How does this work? Something like this:

If you’re tired, you won’t feel like cooking a healthy meal, and you’ll opt for fast (fattening) food instead. This very same lack of energy will also likely cause you to skip the gym. On top of that, sleep deprivation causes your metabolism to slow down, and if you’ve not heard, that is not something you want when trying to shed a few pounds.

Lifestyle Mistake #2: Too Much TV Time: Many people are in the habit of sitting in front of the TV for hours on end after a stressful day at work. Yes, you may be worn out and need a break, but sitting on the couch, zoned out, watching TV is not the way to lose inches.

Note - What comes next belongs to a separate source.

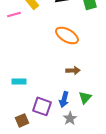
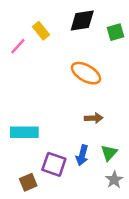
pink line: (14, 14) -> (18, 46), turned -32
cyan rectangle: (19, 81) -> (24, 132), size x1.5
gray star: (70, 118) -> (114, 180), moved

If you must watch the evening news or see your favorite show, use the time to burn a few calories. Keep some hand weights next to the couch and work your biceps and triceps. Stand up and do some squats or lunges to work your legs and buttocks. Get on the floor and do some sit-ups to tone your abs or push-ups to tone your arms.

Lifestyle Mistake #3: Skipping Breakfast. Want to know a secret to successful weight loss? Eat breakfast! Try cutting calories by skipping breakfast, and you’ll be excessively hungry by mid-morning. As a result, the healthy calories you would have eaten at breakfast are replaced with calorie-filled snacks and an over-sized lunch.

Once again, fitting breakfast into your busy schedule may mean dramatic lifestyle changes. But research shows that the habit of eating a healthy breakfast is key to losing weight and keeping pounds off. Get to bed 30 minutes earlier than usual and set your alarm 10 minutes earlier to give yourself time to eat breakfast.